Task brief:
In this exercise, retype exactly and only the lines from the top of the entries below through the line that holds "Otomobil Led Park Ampulü", omitting pictures.

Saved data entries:
────────────────────────────────────────

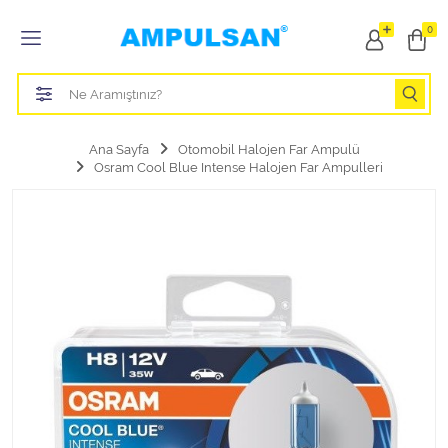
Tüm Kategoriler
0
Led Aydınlatma Ampulü
Tasarruflu Aydınlatma Ampulü
Ana Sayfa
Otomobil Halojen Far Ampulü
Osram Cool Blue Intense Halojen Far Ampulleri
Otomobil Halojen Far Ampulü
Otomobil Xenon Far Ampulü
Otomobil Led Far Ampulü
Otomobil Halojen Park Ampulü
Otomobil Led Park Ampulü
Otomobil Gösterge Ampulü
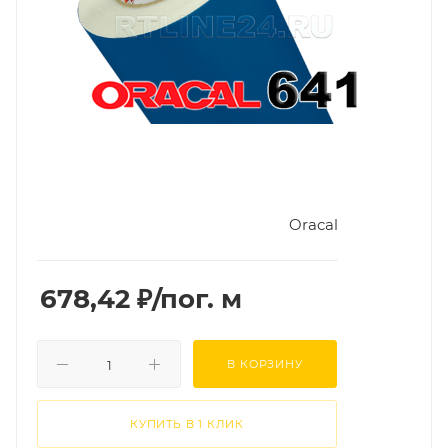
Oracal
678,42
₽
/пог. м
В КОРЗИНУ
КУПИТЬ В 1 КЛИК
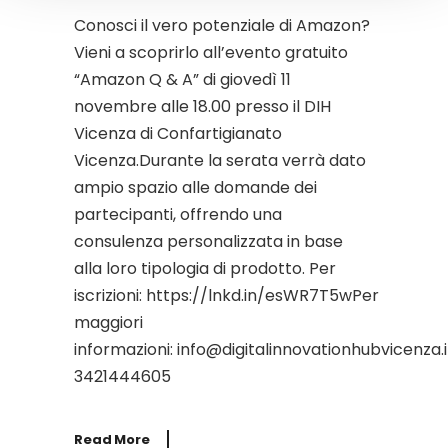
Conosci il vero potenziale di Amazon?
Vieni a scoprirlo all’evento gratuito
“Amazon Q & A” di giovedì 11
novembre alle 18.00 presso il DIH
Vicenza di Confartigianato
Vicenza.Durante la serata verrà dato
ampio spazio alle domande dei
partecipanti, offrendo una
consulenza personalizzata in base
alla loro tipologia di prodotto. Per
iscrizioni: https://lnkd.in/esWR7T5wPer
maggiori
informazioni: info@digitalinnovationhubvicenza.i
3421444605
Read More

────────────────────────────────────────

Written answer:
Tüm Kategoriler
0
Led Aydınlatma Ampulü
Tasarruflu Aydınlatma Ampulü
Ana Sayfa
Otomobil Halojen Far Ampulü
Osram Cool Blue Intense Halojen Far Ampulleri
Otomobil Halojen Far Ampulü
Otomobil Xenon Far Ampulü
Otomobil Led Far Ampulü
Otomobil Halojen Park Ampulü
Otomobil Led Park Ampulü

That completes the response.